Здесь находились Воспитательный дом, приюты, богадельня, ремесленная школа, и здесь некогда служил И. П. Лопта экономом, здесь он женился, здесь родился Гурий, и отсюда была взята на радость Агафья. Он жаждал рассказать об Агафье, жаждал получить одобрение своему поступку от сына, он жаждал сказать ему, как его любил и как ждал. У забора стадиона, на лужайке и у оврага четверо, должно быть, безработные, охваченные неисцелимой скукой Мануфактур, забавляются с желтой котомкой. Лысый с огромными розовыми кулаками бросает ее маленькому и толстенькому…
Да, здесь коплены деньги и мысли о плотах, о подрядах, о доме, – и здесь же не предвиден пробел, называемый революцией… Как трудно теперь копить средства, чтобы сын, по протекции некоего Луки Селестенникова, взятый в Духовную Академию, смог занять древний пост епископов кремлевских, пост пустующий и опасный. Гурий любит странствовать, с каким трудом его бледное и слабое тело переносило эти странствования по святым местам, поправился ли он теперь… Отец Евангел просит не беречь коня для такого случая, не смотреть на жару, приударить.
«Мы думаем», – донеслось пение четырех с лужайки от стадиона. И. П. Лопта знал, не оборачиваясь, что они лакают водку, хвастают и врут, он их не знал, но он их уже ненавидел, как ненавидел и весь поселок, и корпуса Мануфактур, и пыль и горы за поселком цвета позднего лета. Он стегнул коня. Дым поезда поднялся над парком Мануфактур, пересекаемым овражищем.
Гурий Лопта, окончив Духовную Академию, направился домой. Он ехал долго. Наконец чахоточный кондуктор, кашляя от нестерпимого курения сезонников, прошел по вагону, уныло бормоча «Ужга». Гурий высунулся в окно. В дымке сухого тумана он увидел, как поезд, бросив за собой ветку к Большим Волжским Мануфактурам, обдал влажным паром будку стрелочника, промасленную и знакомую Гурию еще с детства. На мгновение Гурия умилил рыжий человек, стоящий подле будки с посохом, с пыльным картузом в руке и озабоченно поправлявший за плечами несуществующую котомку. Поезд был дешев и тесен. Гурий устал, расслаб.
Порадовало поэтому то, что встречали его только родитель Иван Петрович и неустанный любопыт, дьякон Евангел. Их обгоняли сезонники с пилами, плохо завернутыми в рогожи, приехавшие на хлебную уборку.
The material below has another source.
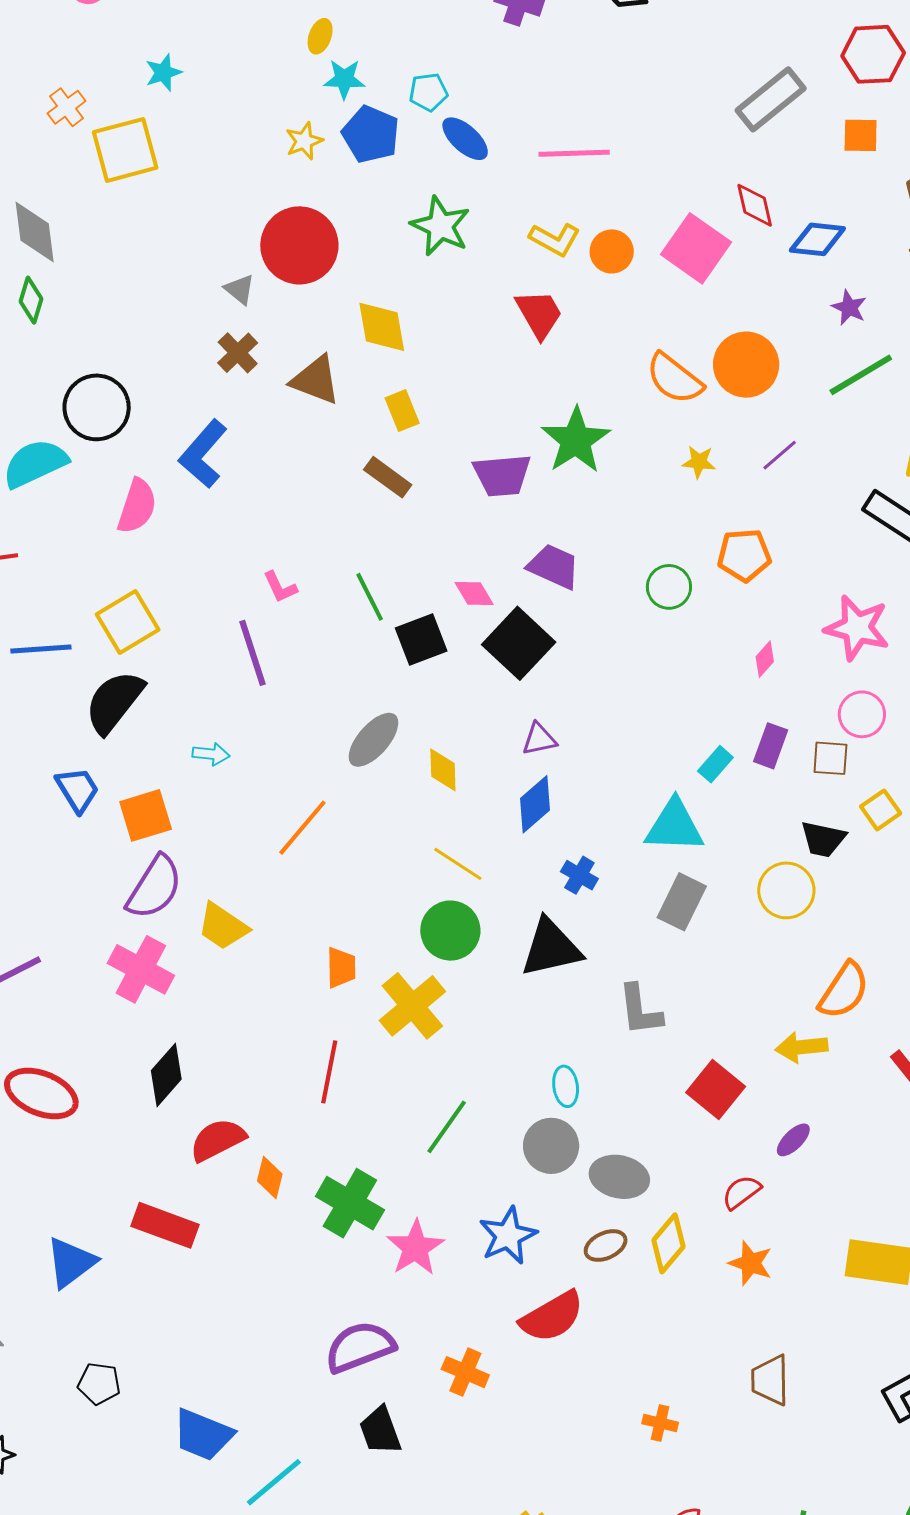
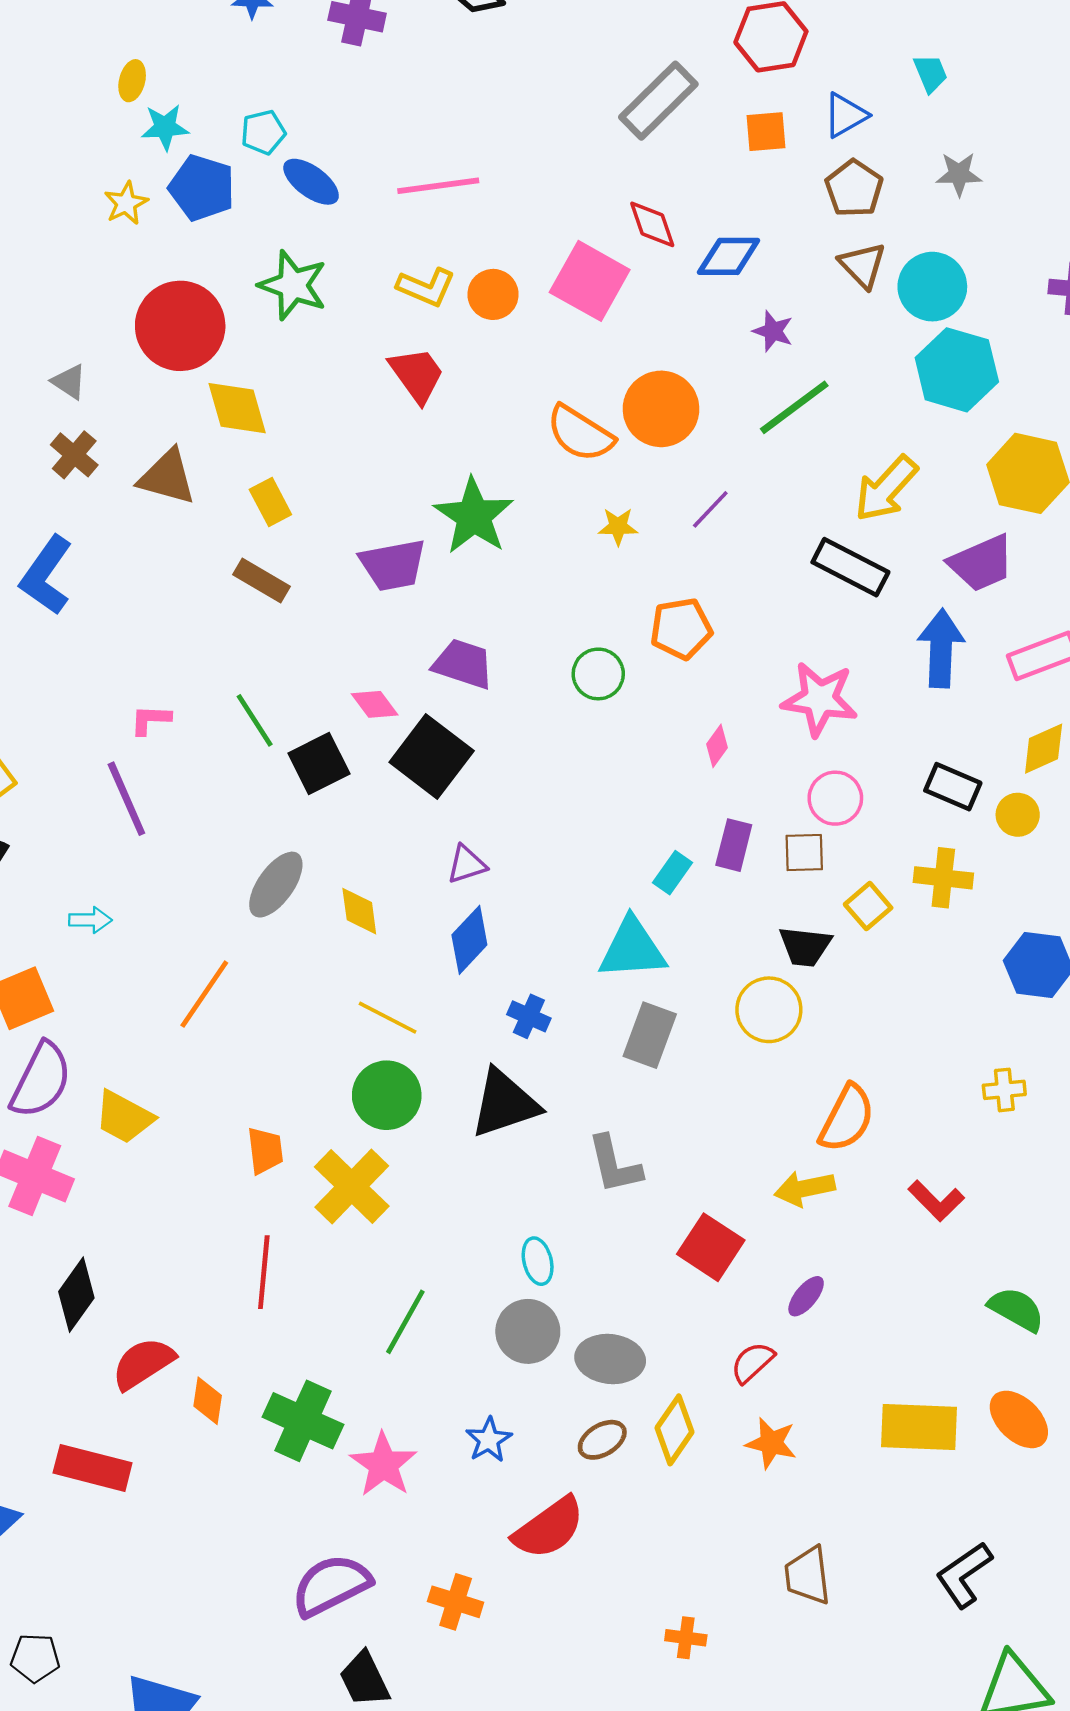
red circle: (299, 245) -> (180, 326), moved
pink L-shape: (280, 587) -> (150, 720), turned 123
blue star: (508, 1236) -> (489, 1440), size x0.7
В рогожах сверкало, и изредка раздавался трепетный вой стали. Рыжий, поправлявший у будки несуществующую котомку, тоже шел через станцию. На него оборачивались. Сезонники думали «мошенник» и поправляли карманы. Гурию стало его жалко, но рыжий был задорен и натянуто весел. Гурий вышел на крыльцо. У коновязи дремали извозчики. Гурий увидал много знакомых лиц. И. П. Лопта, гордо, и смущенно, и неумело улыбаясь, смотрел на сына. Молодой жеребчик играл среди оглобель, недавно окрашенных, а старый тарантас был по-прежнему облуплен, и по-прежнему рессоры гнулись влево. Отец Евангел, больше из любопытства, чем из почтения, сложил руки. «На перроне, отец Гурий, теснота и запах, не откажите благословить», – сказал он. И Гурий ответил ему тем, что многим будет он говорить с болью:
– Не рукоположен еще…
Рыжего с несуществующей котомкой, должно быть, заинтересовало странное движение рук отца Евангела. Опять Гурий увидал его измученные глаза. Гурий отвернулся. Перед ним голубеет Московское шоссе, за ним «стрелка», и на ней Ужгинский Кремль…
Разрыв первой главы
желательные вставки, лучшие отрывки по истории Ужгинского Кремля из книги «Звезда чертежей»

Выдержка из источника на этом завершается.